It should be noted that, for simplicity of description, the method embodiments are shown as a series of acts, but it should be understood by those skilled in the art that the embodiments are not limited by the order of acts, as some steps may occur in other orders or concurrently in accordance with the embodiments. Further, those skilled in the art will appreciate that the embodiments described in the specification are presently preferred embodiments, and that the acts are not necessarily required by the embodiments of the invention.
Referring to fig. 7, a block diagram of a data processing apparatus for model training according to an embodiment of the present invention is shown, which may specifically include the following modules:
A first acquisition module 701, configured to acquire a training data set; wherein the training data set comprises a plurality of video frames arranged in sequence, each video frame having a corresponding tag;
the extracting module 702 is configured to sequentially extract key areas of the video frames, and take tags of the video frames as tags of the key areas in the video frames;
A saving module 703, configured to sequentially save the key areas to a tail of a preset queue, so as to obtain a queue containing a plurality of key areas;
a selecting module 704, configured to sequentially select the video frames, and fill the key area currently located at the head of the queue into the video frames to obtain backfilled video frames;
A calculating module 705, configured to calculate a soft tag of the backfill video frame based on the tag of the backfill video frame and a tag of a key region filled in the backfill video frame; the backfill video frames and the soft labels corresponding to the backfill video frames are used for training a preset action recognition model.
In an alternative embodiment of the present invention, the extracting module 702 includes:
The dividing sub-module is used for dividing the video frame into a first preset number of areas in sequence; the region contains pixel information;
an evaluation sub-module for calculating a score for each region in the video frame based on the pixel information;
And the key region sub-module is used for selecting a second preset number of regions as key regions according to the evaluation.
In an alternative embodiment of the invention, the evaluation module comprises:
a converter unit for converting the region into a region vector;
And the region scoring subunit is used for calculating the score of the region vector by adopting the pixel information based on the attention mechanism, so as to obtain the score of the region vector corresponding to the region.

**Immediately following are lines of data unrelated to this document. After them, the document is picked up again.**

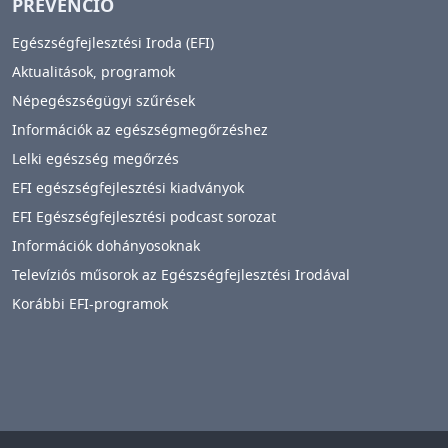
PREVENCIÓ
Egészségfejlesztési Iroda (EFI)
Aktualitások, programok
Népegészségügyi szűrések
Információk az egészségmegőrzéshez
Lelki egészség megőrzés
EFI egészségfejlesztési kiadványok
EFI Egészségfejlesztési podcast sorozat
Információk dohányosoknak
Televíziós műsorok az Egészségfejlesztési Irodával
Korábbi EFI-programok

In an alternative embodiment of the present invention, the computing module 705 includes:
The similarity sub-module is used for calculating the similarity between the label of the backfill video frame and the label filled in the key area of the backfill video frame;
and the soft tag module is used for calculating the soft tag based on the similarity, the tag of the backfill video frame and the tag of the key area filled in the backfill video frame.

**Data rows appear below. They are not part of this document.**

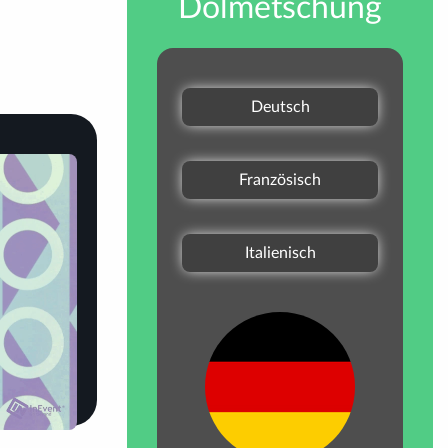
Dolmetschung
Deutsch
Französisch
Italienisch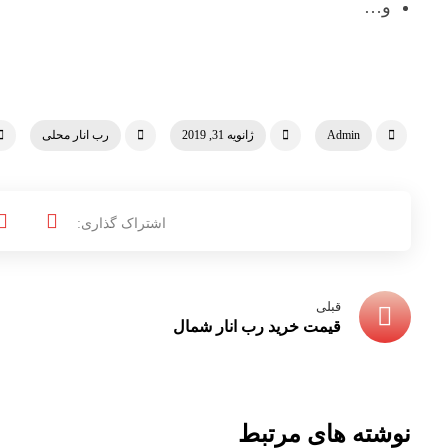
و…
Admin
ژانویه 31, 2019
رب انار محلی
قبلی
قیمت خرید رب انار شمال
نوشته های مرتبط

Referring to fig. 8, a block diagram of a motion recognition device provided in an embodiment of the present invention is shown, which may specifically include the following modules:
A second obtaining module 801, configured to obtain a sample to be identified;
a first input module 802, configured to input the sample to be identified into an action identification model; the action recognition model is obtained by training a sample containing backfill video frames; the sample containing the backfill video frame is obtained by obtaining a training data set; wherein the training data set comprises a plurality of video frames arranged in sequence, each video frame having a corresponding tag; sequentially extracting key areas of the video frames, and taking tags of the video frames as tags of the key areas in the video frames; sequentially storing the key areas to the tail of a preset queue to obtain a queue containing a plurality of key areas; sequentially selecting the video frames, and filling the key areas currently positioned at the head of the queue into the video frames to obtain the video frames;
a first output module 803, configured to obtain a prediction tag output by the motion recognition model; the predictive label is used for classifying the sample to be identified.
Referring to fig. 9, a block diagram of a training device for an action recognition model according to an embodiment of the present invention is shown, which may specifically include the following modules:
A third obtaining module 901, configured to obtain a plurality of training samples; the training samples have soft labels; the training sample is used for acquiring a training data set; wherein the training data set comprises a plurality of video frames arranged in sequence, each video frame having a corresponding tag; sequentially extracting key areas of the video frames, and taking tags of the video frames as tags of the key areas in the video frames; sequentially storing the key areas to the tail of a preset queue to obtain a queue containing a plurality of key areas; sequentially selecting the video frames, and filling the key areas currently positioned at the head of the queue into the video frames to obtain the video frames;
A second input module 902, configured to input a plurality of training samples into an action recognition model; the action recognition model comprises a multi-layer perceptron; the multi-layer perceptron is used for removing noise generated in the process of processing the training sample by the action recognition model;
A second output module 903, configured to obtain a prediction tag output by the motion recognition model;
A training loss module 904, configured to compare the predicted label with the soft label of the training sample to obtain a current training loss;
And the adjustment module 905 is configured to adjust the motion recognition model based on the current training loss, and re-use a plurality of training samples to train the motion recognition model until the current training loss meets a preset training condition, thereby obtaining a trained motion recognition model.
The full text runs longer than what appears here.